Where "limón" appears in a line of the entries below, that line should be copied.

Stored records

++++++++++

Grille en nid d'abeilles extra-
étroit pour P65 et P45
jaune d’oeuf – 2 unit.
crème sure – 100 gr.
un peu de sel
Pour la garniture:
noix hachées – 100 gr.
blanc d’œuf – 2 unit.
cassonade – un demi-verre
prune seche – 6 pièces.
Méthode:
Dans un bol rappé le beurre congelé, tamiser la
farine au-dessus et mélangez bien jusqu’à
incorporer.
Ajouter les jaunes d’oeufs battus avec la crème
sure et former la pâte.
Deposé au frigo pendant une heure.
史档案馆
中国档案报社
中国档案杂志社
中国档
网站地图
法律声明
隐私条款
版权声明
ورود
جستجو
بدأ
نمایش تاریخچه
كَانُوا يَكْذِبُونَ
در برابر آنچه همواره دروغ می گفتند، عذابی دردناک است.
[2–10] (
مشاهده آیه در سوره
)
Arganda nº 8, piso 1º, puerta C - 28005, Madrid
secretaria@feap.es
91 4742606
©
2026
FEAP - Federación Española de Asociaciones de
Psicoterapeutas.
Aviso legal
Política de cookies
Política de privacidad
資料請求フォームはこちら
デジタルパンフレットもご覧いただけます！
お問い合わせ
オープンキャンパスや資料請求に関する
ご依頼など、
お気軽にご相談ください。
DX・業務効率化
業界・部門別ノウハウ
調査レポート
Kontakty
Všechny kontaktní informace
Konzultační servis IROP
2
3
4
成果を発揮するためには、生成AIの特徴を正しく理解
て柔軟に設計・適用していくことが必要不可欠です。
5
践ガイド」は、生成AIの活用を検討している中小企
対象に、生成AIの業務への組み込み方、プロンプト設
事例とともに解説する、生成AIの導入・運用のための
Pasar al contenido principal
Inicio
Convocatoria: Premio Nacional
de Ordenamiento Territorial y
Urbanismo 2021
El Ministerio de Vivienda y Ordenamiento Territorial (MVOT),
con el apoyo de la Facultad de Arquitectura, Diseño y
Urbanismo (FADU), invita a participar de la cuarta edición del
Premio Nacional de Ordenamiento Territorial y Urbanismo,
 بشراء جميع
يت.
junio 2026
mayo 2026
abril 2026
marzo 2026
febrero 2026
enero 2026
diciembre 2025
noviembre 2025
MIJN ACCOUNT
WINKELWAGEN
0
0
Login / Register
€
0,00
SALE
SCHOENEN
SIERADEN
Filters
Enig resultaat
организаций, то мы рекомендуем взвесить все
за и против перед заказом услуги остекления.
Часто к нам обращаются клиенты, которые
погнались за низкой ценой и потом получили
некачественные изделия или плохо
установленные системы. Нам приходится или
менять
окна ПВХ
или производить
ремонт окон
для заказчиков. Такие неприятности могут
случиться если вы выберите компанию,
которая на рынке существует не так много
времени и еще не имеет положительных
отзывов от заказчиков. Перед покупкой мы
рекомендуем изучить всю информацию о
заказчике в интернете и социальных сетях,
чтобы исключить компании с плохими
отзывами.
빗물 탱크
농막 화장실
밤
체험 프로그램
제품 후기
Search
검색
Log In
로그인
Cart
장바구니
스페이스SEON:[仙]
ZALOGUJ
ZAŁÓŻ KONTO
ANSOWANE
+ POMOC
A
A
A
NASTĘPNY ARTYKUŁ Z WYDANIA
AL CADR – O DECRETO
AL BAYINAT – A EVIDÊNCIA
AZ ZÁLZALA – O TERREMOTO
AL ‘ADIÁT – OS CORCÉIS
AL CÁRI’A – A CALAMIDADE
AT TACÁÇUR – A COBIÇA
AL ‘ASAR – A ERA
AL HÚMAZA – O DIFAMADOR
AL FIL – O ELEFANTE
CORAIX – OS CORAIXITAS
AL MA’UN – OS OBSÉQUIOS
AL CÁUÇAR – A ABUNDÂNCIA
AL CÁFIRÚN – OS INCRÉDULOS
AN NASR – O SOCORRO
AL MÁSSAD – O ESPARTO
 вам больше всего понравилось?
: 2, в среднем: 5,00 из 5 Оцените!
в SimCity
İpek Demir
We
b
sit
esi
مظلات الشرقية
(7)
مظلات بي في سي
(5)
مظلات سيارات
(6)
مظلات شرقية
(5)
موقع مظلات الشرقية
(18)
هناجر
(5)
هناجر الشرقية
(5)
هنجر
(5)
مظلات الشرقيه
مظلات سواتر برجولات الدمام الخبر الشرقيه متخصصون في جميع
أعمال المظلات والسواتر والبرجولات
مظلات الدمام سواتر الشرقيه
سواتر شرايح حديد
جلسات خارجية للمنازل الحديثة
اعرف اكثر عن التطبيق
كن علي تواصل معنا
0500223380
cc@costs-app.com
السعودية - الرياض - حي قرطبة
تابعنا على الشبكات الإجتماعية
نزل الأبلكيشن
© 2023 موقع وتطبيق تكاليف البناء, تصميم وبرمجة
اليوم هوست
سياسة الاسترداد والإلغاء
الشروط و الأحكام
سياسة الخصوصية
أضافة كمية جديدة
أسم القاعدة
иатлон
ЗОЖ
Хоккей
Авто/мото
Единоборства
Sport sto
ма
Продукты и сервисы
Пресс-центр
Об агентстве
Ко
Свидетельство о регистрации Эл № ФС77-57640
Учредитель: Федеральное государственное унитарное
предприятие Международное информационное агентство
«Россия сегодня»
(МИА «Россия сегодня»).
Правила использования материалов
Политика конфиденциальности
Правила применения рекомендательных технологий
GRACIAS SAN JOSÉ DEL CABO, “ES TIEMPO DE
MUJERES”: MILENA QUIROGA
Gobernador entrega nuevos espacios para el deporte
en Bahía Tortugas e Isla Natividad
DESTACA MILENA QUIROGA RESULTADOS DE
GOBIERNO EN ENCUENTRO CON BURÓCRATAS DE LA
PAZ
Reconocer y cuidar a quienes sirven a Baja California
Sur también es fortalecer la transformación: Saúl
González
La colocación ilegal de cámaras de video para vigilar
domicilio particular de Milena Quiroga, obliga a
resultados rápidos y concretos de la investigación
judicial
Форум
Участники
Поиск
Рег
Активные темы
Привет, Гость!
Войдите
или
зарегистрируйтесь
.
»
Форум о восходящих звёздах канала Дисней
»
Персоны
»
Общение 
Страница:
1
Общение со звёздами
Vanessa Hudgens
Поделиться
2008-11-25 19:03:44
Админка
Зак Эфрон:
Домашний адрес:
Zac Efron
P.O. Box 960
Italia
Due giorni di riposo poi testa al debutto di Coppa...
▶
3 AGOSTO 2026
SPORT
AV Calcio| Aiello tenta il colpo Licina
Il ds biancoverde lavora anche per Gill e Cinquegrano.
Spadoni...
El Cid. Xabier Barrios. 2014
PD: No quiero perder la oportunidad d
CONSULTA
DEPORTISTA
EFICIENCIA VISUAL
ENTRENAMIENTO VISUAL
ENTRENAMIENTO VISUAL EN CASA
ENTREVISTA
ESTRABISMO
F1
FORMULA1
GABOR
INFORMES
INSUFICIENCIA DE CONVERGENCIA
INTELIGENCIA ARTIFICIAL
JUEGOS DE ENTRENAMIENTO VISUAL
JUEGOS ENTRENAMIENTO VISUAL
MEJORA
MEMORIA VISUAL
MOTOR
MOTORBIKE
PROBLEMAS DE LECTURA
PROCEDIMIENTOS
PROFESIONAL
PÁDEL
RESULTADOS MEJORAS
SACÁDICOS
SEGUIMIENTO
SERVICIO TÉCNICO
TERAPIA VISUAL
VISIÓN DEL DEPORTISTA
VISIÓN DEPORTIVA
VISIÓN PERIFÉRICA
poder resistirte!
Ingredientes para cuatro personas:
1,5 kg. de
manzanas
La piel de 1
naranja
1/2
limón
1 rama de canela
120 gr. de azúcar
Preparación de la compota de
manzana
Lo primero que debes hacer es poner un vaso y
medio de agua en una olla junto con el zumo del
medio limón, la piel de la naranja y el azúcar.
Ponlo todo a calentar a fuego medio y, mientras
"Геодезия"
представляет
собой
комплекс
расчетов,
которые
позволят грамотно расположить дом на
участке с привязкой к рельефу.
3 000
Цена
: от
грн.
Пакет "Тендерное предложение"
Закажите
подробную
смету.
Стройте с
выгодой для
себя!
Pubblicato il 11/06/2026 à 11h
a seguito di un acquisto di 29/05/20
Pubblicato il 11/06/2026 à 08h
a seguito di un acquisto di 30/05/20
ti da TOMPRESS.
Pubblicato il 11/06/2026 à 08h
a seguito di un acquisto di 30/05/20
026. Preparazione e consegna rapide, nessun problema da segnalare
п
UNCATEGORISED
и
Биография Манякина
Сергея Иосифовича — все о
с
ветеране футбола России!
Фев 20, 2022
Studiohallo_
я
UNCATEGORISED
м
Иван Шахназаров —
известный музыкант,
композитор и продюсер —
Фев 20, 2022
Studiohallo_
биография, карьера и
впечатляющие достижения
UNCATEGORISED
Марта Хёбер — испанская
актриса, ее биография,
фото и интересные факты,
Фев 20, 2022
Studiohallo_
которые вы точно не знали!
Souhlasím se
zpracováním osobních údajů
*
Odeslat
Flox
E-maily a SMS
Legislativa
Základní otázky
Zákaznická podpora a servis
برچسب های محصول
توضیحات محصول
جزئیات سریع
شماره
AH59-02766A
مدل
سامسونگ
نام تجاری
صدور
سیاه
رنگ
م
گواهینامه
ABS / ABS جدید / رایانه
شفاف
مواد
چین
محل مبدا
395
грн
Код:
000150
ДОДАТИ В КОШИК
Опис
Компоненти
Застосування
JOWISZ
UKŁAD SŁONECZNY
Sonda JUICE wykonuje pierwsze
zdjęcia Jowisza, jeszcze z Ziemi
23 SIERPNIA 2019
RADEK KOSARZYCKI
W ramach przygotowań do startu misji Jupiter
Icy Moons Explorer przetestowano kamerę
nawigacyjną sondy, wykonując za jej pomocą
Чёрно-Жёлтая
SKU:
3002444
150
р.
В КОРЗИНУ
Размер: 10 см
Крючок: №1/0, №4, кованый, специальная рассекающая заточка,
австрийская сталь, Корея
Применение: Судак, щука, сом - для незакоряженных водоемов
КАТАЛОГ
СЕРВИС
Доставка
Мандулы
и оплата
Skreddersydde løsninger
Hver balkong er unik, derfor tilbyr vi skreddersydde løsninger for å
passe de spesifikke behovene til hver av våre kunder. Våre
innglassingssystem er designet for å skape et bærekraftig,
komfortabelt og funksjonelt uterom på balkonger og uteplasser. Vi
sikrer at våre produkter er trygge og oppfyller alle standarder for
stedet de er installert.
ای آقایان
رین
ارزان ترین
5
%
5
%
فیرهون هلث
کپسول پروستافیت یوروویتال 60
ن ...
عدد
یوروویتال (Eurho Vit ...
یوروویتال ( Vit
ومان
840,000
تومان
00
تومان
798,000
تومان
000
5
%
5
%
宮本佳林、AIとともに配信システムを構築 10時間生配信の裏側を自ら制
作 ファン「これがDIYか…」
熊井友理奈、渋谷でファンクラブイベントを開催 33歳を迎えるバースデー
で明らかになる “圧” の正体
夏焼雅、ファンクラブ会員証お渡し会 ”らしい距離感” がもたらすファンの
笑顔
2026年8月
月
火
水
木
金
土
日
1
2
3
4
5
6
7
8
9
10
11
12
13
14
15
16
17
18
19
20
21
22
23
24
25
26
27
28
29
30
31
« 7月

++++++++++

* [RESPONSE TO THIS EXERCISE]:
limón
medio limón, la piel de la naranja y el azúcar.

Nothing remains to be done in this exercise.